カメラに写っているだけでも50人を超えそうな若者たちは、ヘルメットを被り、楯と警棒で武装した警察か、もしくは機動隊と激突している。
血を流している若者も少なくないが、本人はそれに気づいていないのだろうか、前にいる若者の背に乗りあげて警察の壁を乗り越えて、その先へ行こうとしていた。
しかし間もなく隊員達から引き摺り下ろされ、楯で地面へ押さえ付けられ、拘束されてしまう。
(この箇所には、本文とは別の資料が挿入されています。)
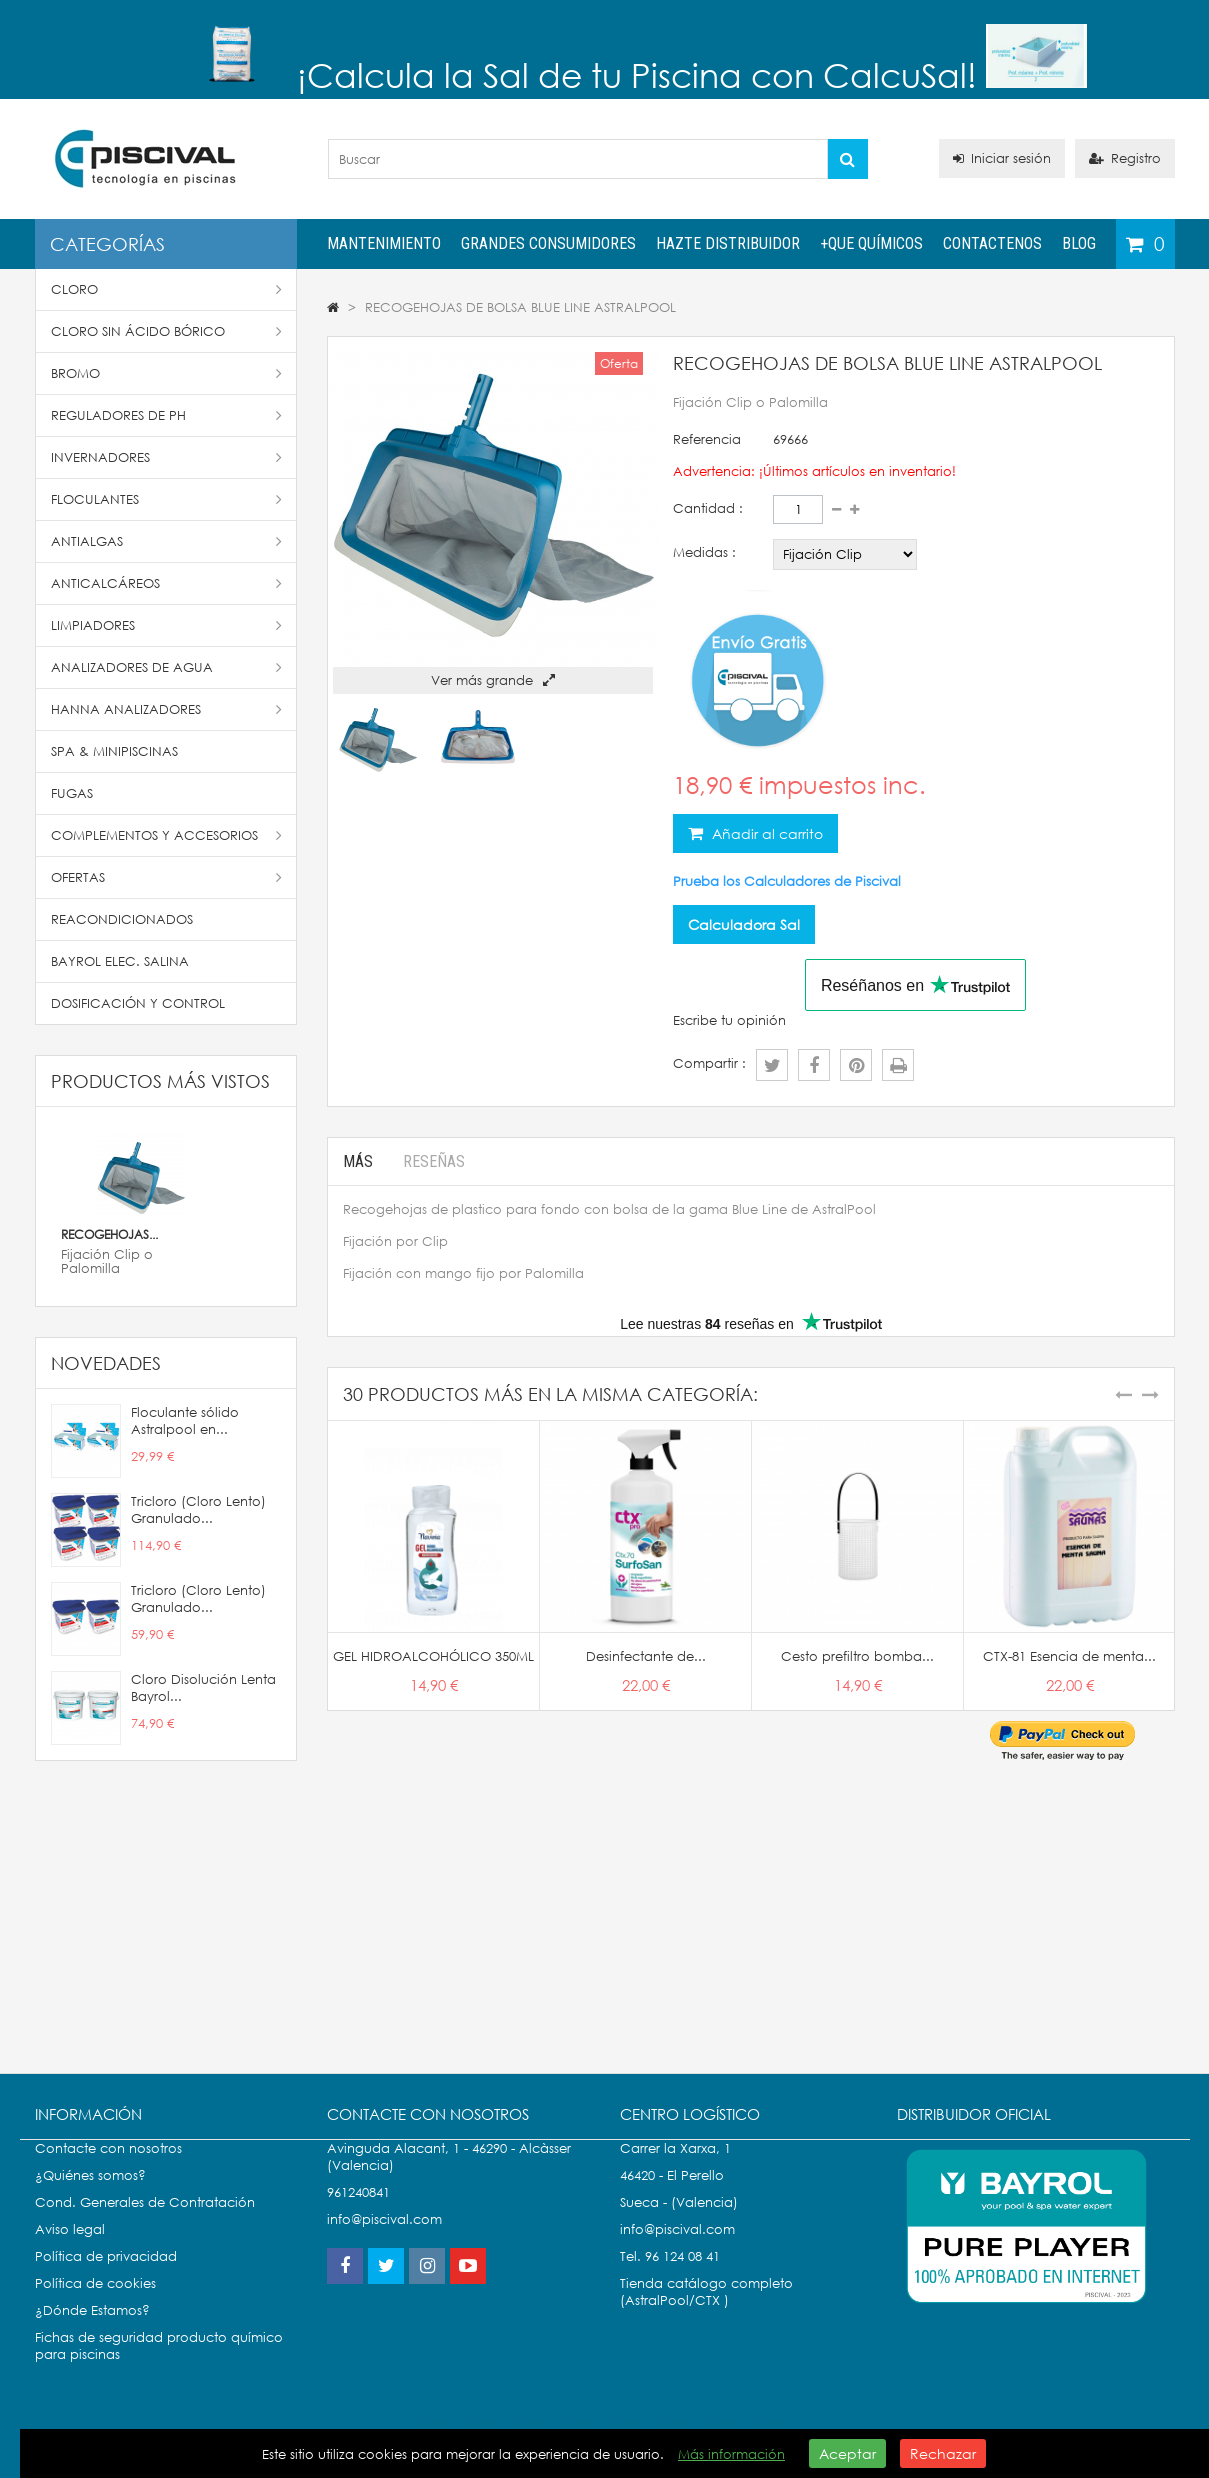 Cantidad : (708, 508)
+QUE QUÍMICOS (871, 243)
衝突の向こうでは日本製の車が炎上しており、舗道の向こうに並んでいる商店は、どこも窓が割られたり、ショーウィンドウに大きな穴が開いたりしている。
不意に影が動いたと思うと、破られたショーウィンドウから荷物を積んだカートが飛び出て来て、それを押している青年達が、現行犯で警官から逮捕されていた。
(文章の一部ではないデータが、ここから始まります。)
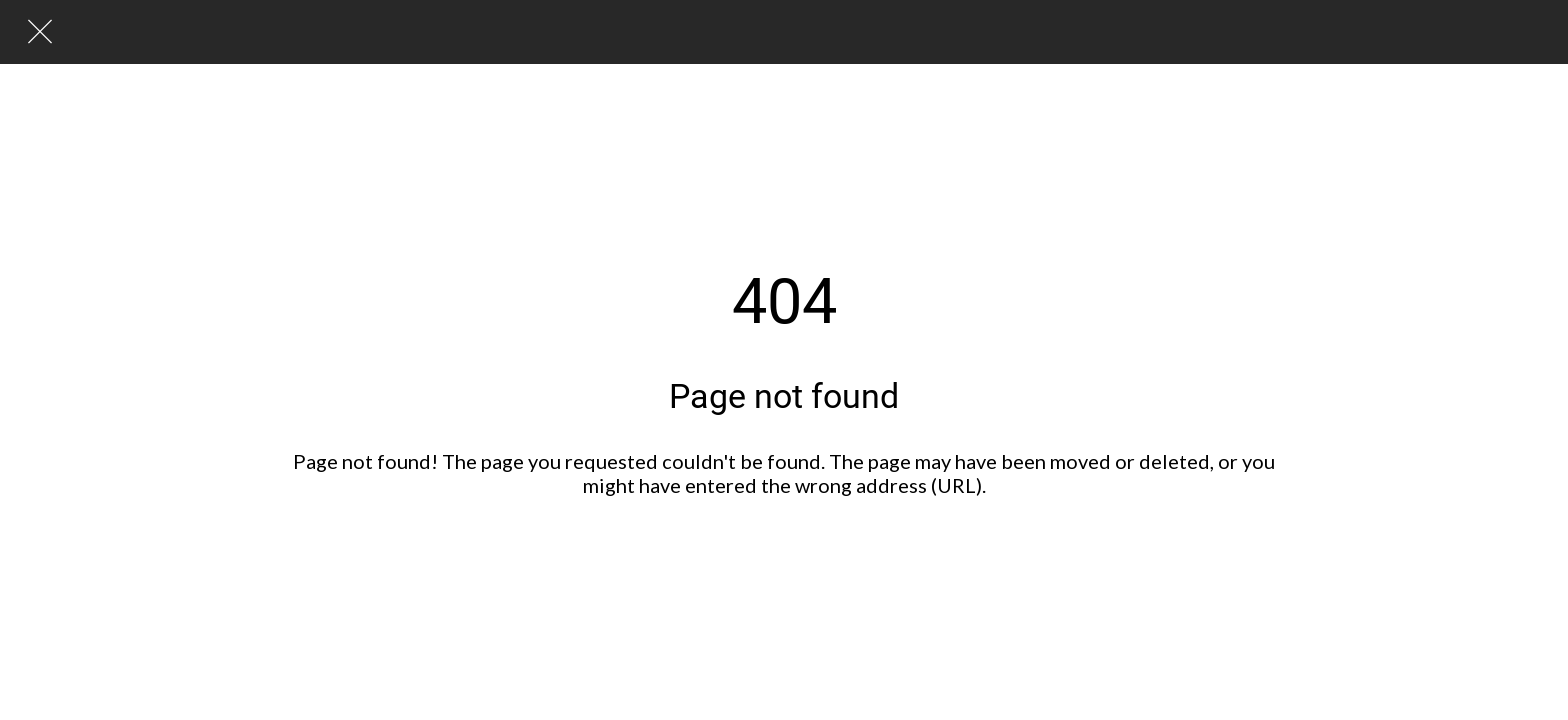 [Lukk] (40, 32)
そこで漸く、映像の左上に表示されている文字列に気付く。
23.Jul.20xx/Hackney・・・つまりこれは、今年の7月23日に、ハックニーで起こった暴動の記録映像ということだ。
ニュースで何度か見たことのある光景であり、この倫敦郊外で実際に起きた出来事なのだ。
「これって・・・まさか、鹿王さんが撮影したんだろうか・・・」
そうだとしたら、この現場に・・・カメラの視点に彼はいたということになる。
或いは望遠レンズを使って撮影したのかもしれないが、そうだとしてもそれほど暴動現場から離れていないだろう。
荒々しい映像が20分ほども続いた後に、漸く内容が切り替わる。
打って変わって、今度は見覚えのある景色だった。
左上の表示を見ると、『23.Jul.20xx/SOHO』となっている。